### ABOUT THIS TASK
Output exactly the lines spanning from the line containing "devamını oku" to the last line of the entries, inclusive.

** DATASET ENTRIES follows **

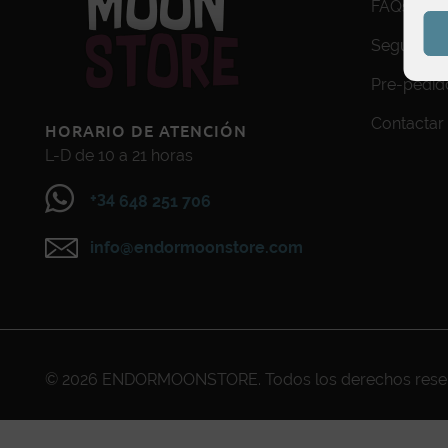
FAQs
Seguimien
Pre-pedid
Contactar
HORARIO DE ATENCIÓN
L-D de 10 a 21 horas
+34
648 251 706
info@endormoonstore.com
© 2026
ENDORMOONSTORE
. Todos los derechos res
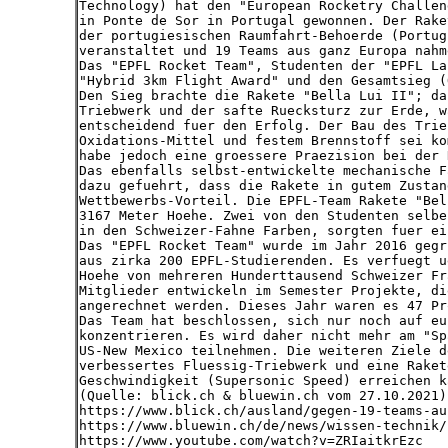
Technology) hat den "European Rocketry Challen
in Ponte de Sor in Portugal gewonnen. Der Rake
der portugiesischen Raumfahrt-Behoerde (Portug
veranstaltet und 19 Teams aus ganz Europa nahm
Das "EPFL Rocket Team", Studenten der "EPFL La
"Hybrid 3km Flight Award" und den Gesamtsieg (
Den Sieg brachte die Rakete "Bella Lui II"; da
Triebwerk und der safte Ruecksturz zur Erde, w
entscheidend fuer den Erfolg. Der Bau des Trie
Oxidations-Mittel und festem Brennstoff sei ko
habe jedoch eine groessere Praezision bei der 
Das ebenfalls selbst-entwickelte mechanische F
dazu gefuehrt, dass die Rakete in gutem Zustan
Wettbewerbs-Vorteil. Die EPFL-Team Rakete "Bel
3167 Meter Hoehe. Zwei von den Studenten selbe
in den Schweizer-Fahne Farben, sorgten fuer ei
Das "EPFL Rocket Team" wurde im Jahr 2016 gegr
aus zirka 200 EPFL-Studierenden. Es verfuegt u
Hoehe von mehreren Hunderttausend Schweizer Fr
Mitglieder entwickeln im Semester Projekte, di
angerechnet werden. Dieses Jahr waren es 47 Pr
Das Team hat beschlossen, sich nur noch auf eu
konzentrieren. Es wird daher nicht mehr am "Sp
US-New Mexico teilnehmen. Die weiteren Ziele d
verbessertes Fluessig-Triebwerk und eine Raket
Geschwindigkeit (Supersonic Speed) erreichen k
(Quelle: blick.ch & bluewin.ch vom 27.10.2021)
https://www.blick.ch/ausland/gegen-19-teams-au
https://www.bluewin.ch/de/news/wissen-technik/
https://www.youtube.com/watch?v=ZRIaitkrEzc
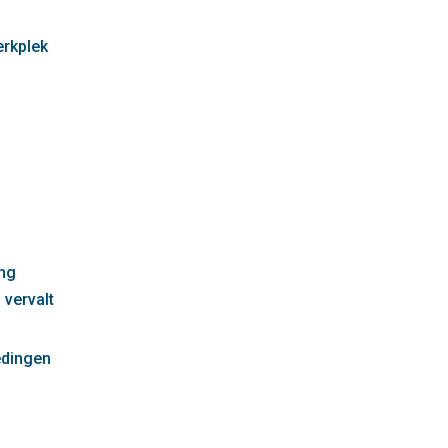
erkplek
g
ng
 vervalt
edingen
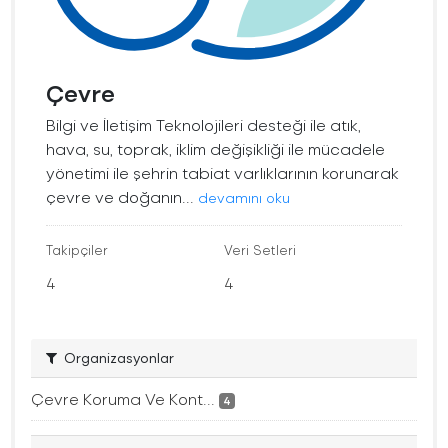
Çevre
Bilgi ve İletişim Teknolojileri desteği ile atık,
hava, su, toprak, iklim değişikliği ile mücadele
yönetimi ile şehrin tabiat varlıklarının korunarak
çevre ve doğanın...
devamını oku
Takipçiler
Veri Setleri
4
4
Organizasyonlar
Çevre Koruma Ve Kont...
4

** End of DATASET ENTRIES **

### TASK RESPONSE
devamını oku
Takipçiler
Veri Setleri
4
4
Organizasyonlar
Çevre Koruma Ve Kont...
4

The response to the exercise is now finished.